Review: Computational Linguistics; Discourse Analysis; Text/Corpus Linguistics: Callies, Levin (2019)

Date: 02-Feb-2020
From: Shuyi Sun <>
Subject: Corpus Approaches to the Language of Sports
EDITOR: Marcus Callies
EDITOR: Magnus Levin
TITLE: Corpus Approaches to the Language of Sports
SUBTITLE: Texts, Media, Modalities
SERIES TITLE: Corpus and Discourse
PUBLISHER: Bloomsbury Publishing (formerly The Continuum International Publishing Group)
YEAR: 2019

REVIEWER: Shuyi Amelia Sun, The University of Queensland


To date, the world of sports has witnessed fundamental changes with regard to a diversification of sports types and events, an increasing commercialization and globalization of major spectator sports, and an ever-increasing public attention and intensive coverage in various media and modalities. Despite this increasing popularization, studies of the language and discourse of sports are not only relatively heterogeneous in nature, but also scattered across different academic disciplines. In the field of applied linguistics, there is not a single, specialized journal that deals with sports discourse to date, though several journals in the larger field of social studies serve as such research outlets. In addition, the emergence of new sports genres in the age of computer-mediated communication (CMC, Herring, 1996) has opened up an innovative way of studying sports discourse, i.e. by means of large online electronic resources, while at the same time, linguistic research has greatly benefitted from corpus-based and corpus-driven investigations of real-world language thanks to the compilation and accessibility of computer corpora and software tools.
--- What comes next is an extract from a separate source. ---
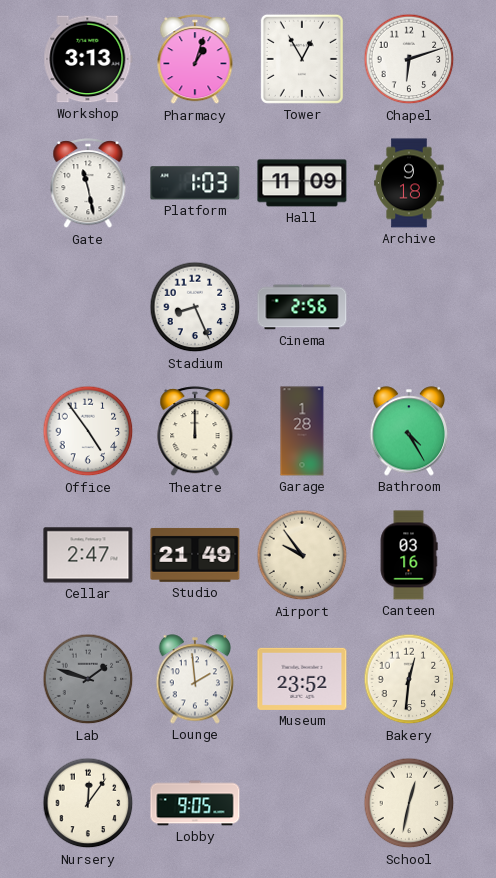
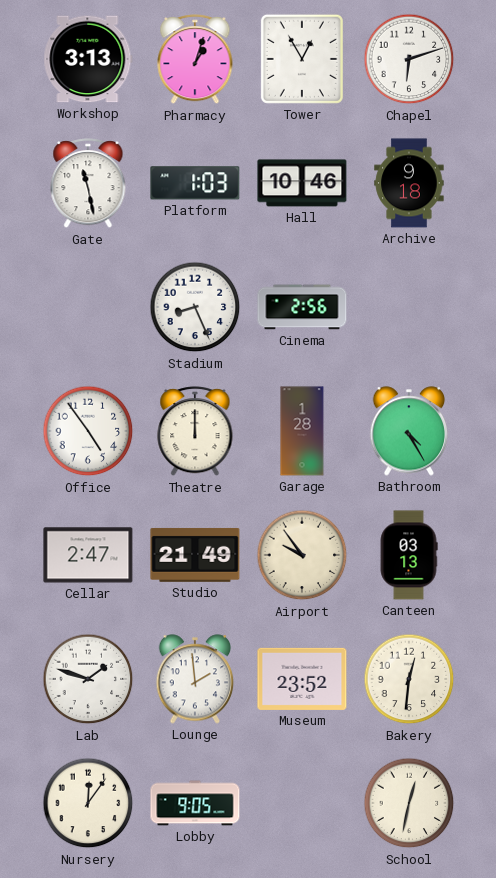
Hall: 11:09 -> 10:46
Canteen: 03:16 -> 03:13
Lab dial: grey -> white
Accordingly, this timely volume Corpus Approaches to the Language of Sports: Texts, Media, Modalities, edited by Marcus Callies and Magnus Levin, brings together innovative empirical studies that adopt a usage-based perspective and use corpus data and corpus linguistic methods to examine language occurring in a variety of genres and pragmatic contexts of different types of sports. The editors attempt to extend the scope of applied linguistic research on sports beyond football/soccer, which has been very much at the center of attention. Furthermore, they aim to advance the scope of corpus linguistic research more generally by throwing light on both the potential and the necessity of exploring sports language in association with its accompanying audio-visual modes of communication from a multimodal perspective. Given the above scopes, this timely volume is expected to be of great interest to a broad readership, including those researchers working on (sports) discourse analysis and corpus linguistics, or even in the larger fields of applied linguistics and social studies.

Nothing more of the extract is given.